● WORK REQUIRED:
Could you repeat every record below exactly, leaving out the pictures?

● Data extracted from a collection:
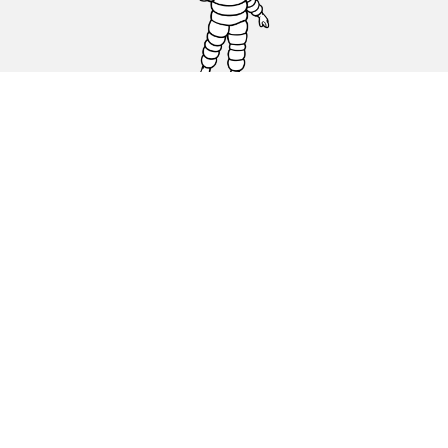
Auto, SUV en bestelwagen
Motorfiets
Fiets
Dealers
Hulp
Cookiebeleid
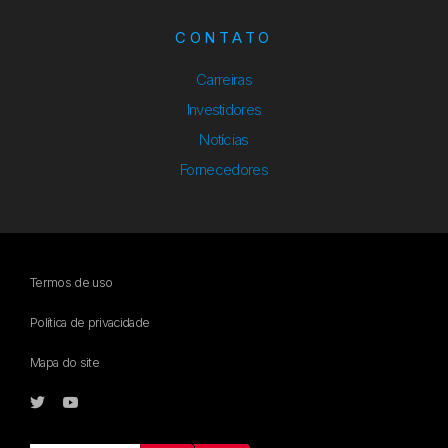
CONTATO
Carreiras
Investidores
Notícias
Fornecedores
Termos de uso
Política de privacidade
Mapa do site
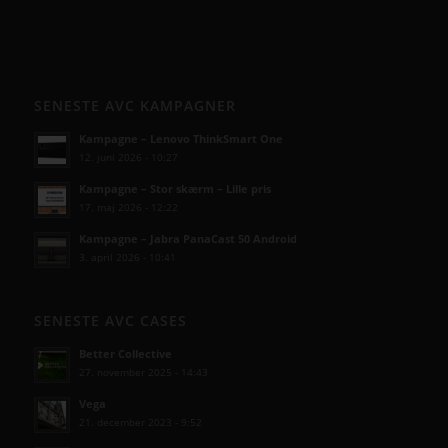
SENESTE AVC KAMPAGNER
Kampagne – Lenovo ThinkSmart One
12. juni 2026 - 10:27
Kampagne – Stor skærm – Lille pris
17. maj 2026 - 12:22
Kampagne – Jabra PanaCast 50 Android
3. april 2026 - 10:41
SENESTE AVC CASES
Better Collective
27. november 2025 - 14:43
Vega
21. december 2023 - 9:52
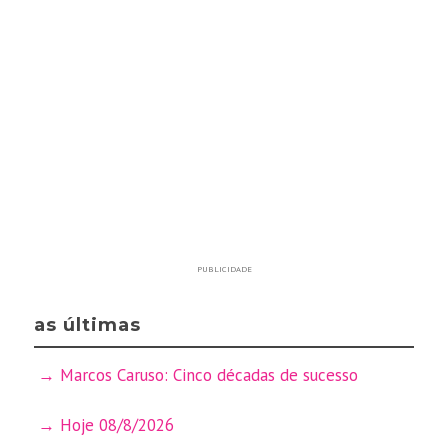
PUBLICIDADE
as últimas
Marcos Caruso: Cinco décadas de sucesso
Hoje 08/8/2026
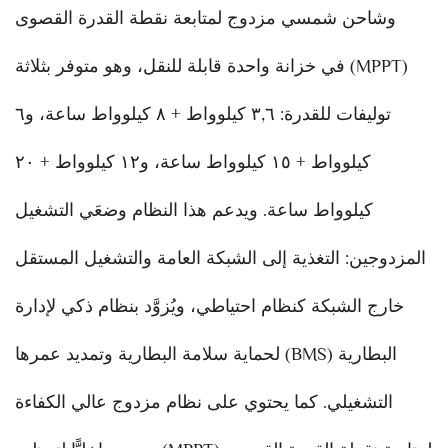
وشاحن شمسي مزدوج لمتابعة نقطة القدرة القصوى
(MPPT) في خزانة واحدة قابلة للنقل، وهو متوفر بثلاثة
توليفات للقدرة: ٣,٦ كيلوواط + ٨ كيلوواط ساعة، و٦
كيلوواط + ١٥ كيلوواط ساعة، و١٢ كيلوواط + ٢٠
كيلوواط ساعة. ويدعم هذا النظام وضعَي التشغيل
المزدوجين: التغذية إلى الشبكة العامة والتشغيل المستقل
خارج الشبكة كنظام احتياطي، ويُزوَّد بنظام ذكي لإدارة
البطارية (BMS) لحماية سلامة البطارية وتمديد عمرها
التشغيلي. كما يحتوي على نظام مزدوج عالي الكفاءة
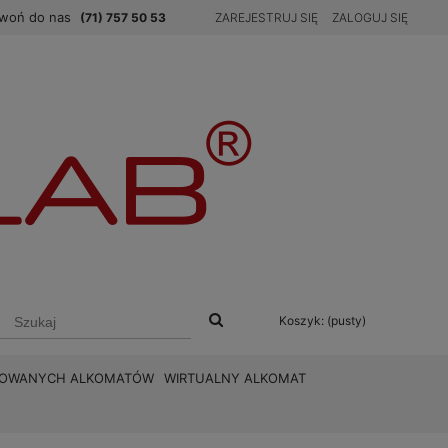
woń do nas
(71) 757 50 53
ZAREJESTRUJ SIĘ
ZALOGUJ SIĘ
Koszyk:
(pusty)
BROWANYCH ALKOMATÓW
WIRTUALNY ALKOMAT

● SOLVED EXERCISE:
Auto, SUV en bestelwagen
Motorfiets
Fiets
Dealers
Hulp
Cookiebeleid
CONTATO
Carreiras
Investidores
Notícias
Fornecedores
Termos de uso
Política de privacidade
Mapa do site
SENESTE AVC KAMPAGNER
Kampagne – Lenovo ThinkSmart One
12. juni 2026 - 10:27
Kampagne – Stor skærm – Lille pris
17. maj 2026 - 12:22
Kampagne – Jabra PanaCast 50 Android
3. april 2026 - 10:41
SENESTE AVC CASES
Better Collective
27. november 2025 - 14:43
Vega
21. december 2023 - 9:52
PUBLICIDADE
as últimas
Marcos Caruso: Cinco décadas de sucesso
Hoje 08/8/2026
وشاحن شمسي مزدوج لمتابعة نقطة القدرة القصوى
(MPPT) في خزانة واحدة قابلة للنقل، وهو متوفر بثلاثة
توليفات للقدرة: ٣,٦ كيلوواط + ٨ كيلوواط ساعة، و٦
كيلوواط + ١٥ كيلوواط ساعة، و١٢ كيلوواط + ٢٠
كيلوواط ساعة. ويدعم هذا النظام وضعَي التشغيل
المزدوجين: التغذية إلى الشبكة العامة والتشغيل المستقل
خارج الشبكة كنظام احتياطي، ويُزوَّد بنظام ذكي لإدارة
البطارية (BMS) لحماية سلامة البطارية وتمديد عمرها
التشغيلي. كما يحتوي على نظام مزدوج عالي الكفاءة
woń do nas
(71) 757 50 53
ZAREJESTRUJ SIĘ
ZALOGUJ SIĘ
Koszyk:
(pusty)
BROWANYCH ALKOMATÓW
WIRTUALNY ALKOMAT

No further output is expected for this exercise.